Love to all that take the time to read my thoughts! January 06 Try a little tenderness...For a few weeks now I've been feeling a bit emotional. Sensitive to things people say...or don't say. Irritable. Even nauseous under the right (or rather wrong) stress conditions. I figured it was just a combination of the holidays and inability to navigate out of the friend zone forest. But I think there's much more of a physiological reason behind it. I realized yesterday that I've got a few tender spots again. This happens at least once a year. You may remember last year that I panicked a bit and made sure through all sorts of scans that I didn't have cancer. Eventually, the tenderness wore off. The swelling went down.
I'm much less worried now...so if you see me crying over Hallmark commercials and/or saying things like "Well, if you don't know what you did wrong, than I'm certainly not gonna tell you!" or "I don't want you to do it because I told you to do it, I want your to want to do it!" don't be too concerned. This too shall pass. January 05 If every instinct you have is wrong...I'm reminded this morning of one of my favorite shows...Seinfeld. Ckassic episodes. Classic quotes. One in particular appeared in the episode "The Opposite" (5/19/1994 - Season 5, Episode 25)...
Below is George's opening remarks concerning his epiphany...and a link to the episode's full script. Quite entertaining!!

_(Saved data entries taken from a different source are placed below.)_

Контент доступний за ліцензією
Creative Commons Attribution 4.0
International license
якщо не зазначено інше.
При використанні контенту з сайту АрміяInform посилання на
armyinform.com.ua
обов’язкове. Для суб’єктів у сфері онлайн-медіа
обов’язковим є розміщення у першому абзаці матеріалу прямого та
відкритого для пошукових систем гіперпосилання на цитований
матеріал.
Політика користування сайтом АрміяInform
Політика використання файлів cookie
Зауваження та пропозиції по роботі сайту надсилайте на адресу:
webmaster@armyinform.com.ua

You might be asking yourself..."What's your point?" Well, here in the friend zone, it seems apparent to me that my "instincts" tend to guide me here. Quicksand. Rip tides. The more you listen to your instincts to fight, the worse off you are. The key is to relax, save your stength & have faith that the current will eventually guide you into calmer waters. December 31 Happy Politically Incorrect New YearAll due respect to Monty Python, every Day is sacred, but the last day of any year should be celebrated and cherished! I'm not sure why this particular "last day" is special other than its overabundance for College Football. But today, I picked a fight with my supervisor over the headline "Happy New Year" -- which I had posted on our "monthly" bulletin board.
Every month a member of our team is charged with developing that month's board (located on our software/website). We find or create an image that says "January" or the month in question. But, finding none to my satisfaction, I went with a decorative "Happy New Year." For 3 days between the day after Christmas and Friday, I developed with a sense of passion & pride that is scarce in our parts...or at least in my heart...these days. Conformity is a way of life. And to tell you the truth, I like conformity most days. For a long time, new or creative ideas have come to my brain to die. So, albeit sadly, when the idea to title the board "Happy New Year" instead of "January" came to me...I kinda thought of it as a stroke of genius. When the idea hit our test environment on Friday, my commrads - well, at least they didn't start a crusade to overthrow me. Of course, my entire management staff has been on vacation, so no one remarked negatively about it until 7am this morning. My supervisor wanted it to say "January." She liked the image, she just didn't like it being the "title."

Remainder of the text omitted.